Recently, large-scale efforts have applied exome sequencing to study rare variants (frequency < 1%) in population-based samples. By studying the extremes of quantitative traits such as LDL-C, Lange et al. showed that carrying rare variants in patatin-like phospholipase domain-containing protein 5 (PNPLA5) increased LDL-C by 43.1 mg/dl compared to non-carriers [21*]. This finding was unique in that it was only observed in African Americans. Hence, population-specific signals can be captured by incorporating samples from different ethnicities in the study design of RVAS.

Exome sequencing efforts have also been applied to individuals who present with myocardial infarction (MI) at a young age. Do et al. sequenced more than 9,700 exomes from samples with early-onset MI and MI-free controls. From this effort, rare variant association signals were discovered for early-onset MI in two genes – 1) low-density lipoprotein receptor [LDLR] and 2) and apolipoprotein A-V [APOA5]. In this study, we demonstrated that by focusing on rare protein-altering variants, one can implicate the causal variant and gene, unlike CVAS, where it’s often difficult to point to a creditable set of variants [22]. For example, in this study, APOA5 was established as a bona fide MI gene. Although common variants in the apolipoprotein A-1 [APOA1]-apolipoprotein C-III [APOC3]-apolipoprotein A-4 [APOA4]-apolipoprotein A-5 [APOA5] (abbreviated: APOA1-C3-A4-A5) locus have been associated with plasma triglycerides and MI risk [2325], the region contains a complex linkage disequilibrium pattern and several established lipid genes including APOA1, APOC3, and APOA4. Therefore, previously, it had been unclear if APOA5 was a MI gene in humans. Furthermore, this study showed that SNVs predicted to severely disrupt gene function showed the largest magnitude of effect for both LDLR and APOA5. This includes complete LoF variants as well as the set of variants that are predicted to be deleterious across multiple in silico functional prediction algorithms. This study provided proof of principle that exome sequencing can be used to discover rare mutations that contribute to the genetic risk to a complex disease.

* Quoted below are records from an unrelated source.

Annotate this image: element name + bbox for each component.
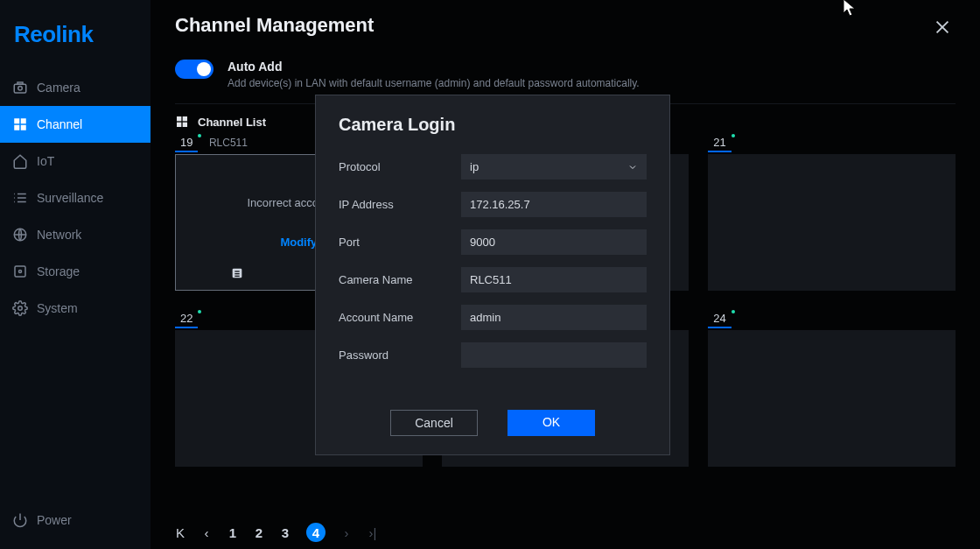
channel-card-24[interactable]: 24	[708, 310, 956, 467]
channel-number: 24	[708, 310, 731, 328]
page-3[interactable]: 3	[280, 525, 290, 540]
gear-icon	[12, 300, 28, 316]
list-icon	[12, 190, 28, 206]
auto-add-title: Auto Add	[228, 60, 640, 74]
account-name-input[interactable]	[461, 305, 647, 330]
account-name-row: Account Name	[339, 305, 647, 330]
auto-add-toggle[interactable]	[175, 60, 214, 79]
channel-number: 22	[175, 310, 198, 328]
ip-row: IP Address	[339, 192, 647, 217]
sidebar-item-network[interactable]: Network	[0, 216, 150, 253]
modify-link[interactable]: Modify	[280, 236, 317, 249]
sidebar-item-label: Camera	[37, 81, 80, 95]
sidebar-item-label: Storage	[37, 264, 80, 278]
sidebar-item-surveillance[interactable]: Surveillance	[0, 179, 150, 216]
sidebar-item-iot[interactable]: IoT	[0, 143, 150, 179]
protocol-row: Protocol ip	[339, 154, 647, 179]
svg-rect-3	[14, 118, 19, 123]
list-icon[interactable]	[230, 266, 244, 283]
sidebar-item-label: Channel	[37, 117, 82, 131]
dialog-title: Camera Login	[339, 115, 647, 135]
svg-point-15	[19, 271, 22, 273]
password-input[interactable]	[461, 342, 647, 368]
svg-rect-4	[21, 118, 26, 123]
page-4[interactable]: 4	[306, 523, 326, 542]
brand-logo: Reolink	[0, 0, 150, 69]
svg-rect-23	[183, 123, 187, 127]
sidebar: Reolink Camera Channel IoT Surveillance …	[0, 0, 150, 549]
camera-login-dialog: Camera Login Protocol ip IP Address Port…	[315, 95, 670, 455]
power-icon	[12, 512, 28, 528]
account-name-label: Account Name	[339, 311, 461, 324]
channel-name: RLC511	[209, 137, 248, 149]
svg-rect-21	[183, 116, 187, 121]
ip-label: IP Address	[339, 198, 461, 211]
page-1[interactable]: 1	[228, 525, 238, 540]
page-first[interactable]: K	[175, 525, 186, 540]
close-icon	[933, 18, 952, 37]
page-header: Channel Management	[175, 0, 956, 44]
globe-icon	[12, 227, 28, 243]
pagination: K ‹ 1 2 3 4 › ›|	[175, 516, 378, 549]
sidebar-item-label: System	[37, 301, 78, 315]
sidebar-item-label: IoT	[37, 154, 54, 168]
grid-icon	[12, 116, 28, 132]
sidebar-item-storage[interactable]: Storage	[0, 253, 150, 290]
page-title: Channel Management	[175, 14, 374, 37]
password-label: Password	[339, 348, 461, 362]
ok-button[interactable]: OK	[508, 410, 595, 436]
nav: Camera Channel IoT Surveillance Network …	[0, 69, 150, 500]
camera-name-input[interactable]	[461, 267, 647, 292]
sidebar-item-channel[interactable]: Channel	[0, 106, 150, 143]
page-next[interactable]: ›	[341, 525, 352, 540]
svg-point-16	[18, 306, 23, 311]
svg-rect-6	[21, 125, 26, 130]
auto-add-desc: Add device(s) in LAN with default userna…	[228, 77, 640, 89]
dialog-actions: Cancel OK	[339, 410, 647, 436]
camera-icon	[12, 80, 28, 95]
grid-icon	[175, 115, 189, 129]
svg-rect-14	[15, 266, 25, 277]
port-row: Port	[339, 229, 647, 255]
svg-rect-0	[14, 84, 26, 93]
svg-rect-5	[14, 125, 19, 130]
chevron-down-icon	[627, 162, 638, 172]
svg-rect-22	[177, 123, 181, 127]
protocol-value: ip	[470, 160, 479, 173]
sidebar-item-label: Surveillance	[37, 191, 103, 205]
disk-icon	[12, 264, 28, 279]
channel-card-21[interactable]: 21	[708, 134, 956, 291]
sidebar-item-label: Power	[37, 513, 72, 527]
cancel-button[interactable]: Cancel	[390, 410, 478, 436]
page-last[interactable]: ›|	[368, 525, 378, 540]
sidebar-item-power[interactable]: Power	[0, 500, 150, 549]
protocol-label: Protocol	[339, 160, 461, 173]
protocol-select[interactable]: ip	[461, 154, 647, 179]
channel-number: 19	[175, 134, 198, 152]
sidebar-item-label: Network	[37, 228, 81, 242]
ip-input[interactable]	[461, 192, 647, 217]
page-prev[interactable]: ‹	[201, 525, 212, 540]
svg-rect-2	[18, 82, 23, 84]
home-icon	[12, 153, 28, 169]
port-label: Port	[339, 236, 461, 249]
camera-name-label: Camera Name	[339, 273, 461, 286]
camera-name-row: Camera Name	[339, 267, 647, 292]
sidebar-item-system[interactable]: System	[0, 290, 150, 327]
close-button[interactable]	[929, 14, 956, 44]
password-row: Password	[339, 342, 647, 368]
channel-list-title: Channel List	[198, 116, 266, 129]
port-input[interactable]	[461, 229, 647, 255]
channel-preview	[708, 330, 956, 467]
channel-preview	[708, 154, 956, 291]
svg-point-1	[18, 87, 23, 91]
page-2[interactable]: 2	[254, 525, 264, 540]
sidebar-item-camera[interactable]: Camera	[0, 69, 150, 106]
auto-add-text: Auto Add Add device(s) in LAN with defau…	[228, 60, 640, 89]
channel-number: 21	[708, 134, 731, 152]
svg-rect-20	[177, 116, 181, 121]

SEQUENCING AS A TOOL TO PRIORITIZE MOLECULAR TARGETS IN DRUG DEVELOPMENT

Human genetics has the potential to identify new therapeutic targets and provide evidence for validation of targets with regard to their impact on plasma lipids and MI. A case-in-point is the discovery of the PCSK9 gene as a regulator of plasma LDL-C. Abifadel et al. studied large pedigrees using classical linkage analysis and discovered that gain-of-function mutations in PCSK9 led to autosomal dominant familial hypercholesterolemia (FH)[26]. Other studies of PCSK9 also suggest causality with rare variants in proprotein convertase subtilisin/kexin type 9 preproprotein (PCSK9) in population-based settings. Cohen et al showed that individuals with nonsense mutations in PCSK9 (C679X and Y142X) had much lower total cholesterol and LDL-C compared to those without the mutation [27]. Furthermore, when investigating probands in trios with LDL-C below the 10 percentile, Cohen et al. report one family with the p.Y142X null mutation in which all individuals carrying the substitution had LDL-C levels below the 5th percentile [27]. Based in part on the human genetics evidence, pharmaceutical companies have concluded that targeting PCSK9 can lead to an effective therapeutic. Recently, the U.S Food and Drug Administration has approved two PCSK9 inhibitors (Praluent and Repatha) for use in individuals who require additional lowering of LDL-C.

As another example, RVAS have been used to validate the main target effect of the drug ezetimibe. Ezetimibe has been shown to lower plasma levels of LDL-C. However, until recently, it was unclear whether this drug would also lower risk for CHD. Ezetimibe functions by inhibiting the protein product of Neimann-Pick C1 Like 1 (NPC1L1), a gene that encodes a protein essential in intestinal cholesterol absorption [28]. By sequencing the exons of 7,364 CHD cases and 14,728 controls, a study showed that heterozygote carriers for complete LoF mutations in NPC1L1 had 12 mg/dL lower LDL-C compared to non-carriers. Subsequently, carriers were shown to have a 55% decreased risk for CHD [29**]. This finding supports the hypothesis that NPC1L1 inhibition may decrease CHD risk. Findings from this study were consistent with those from a very recent study, The Improved Reduction of Outcomes: Vytorin Efficacy International Trial (IMPROVE-IT), which showed that ezetimibe added to statin therapy had a stronger effect on CHD risk compared to just statin therapy alone [30].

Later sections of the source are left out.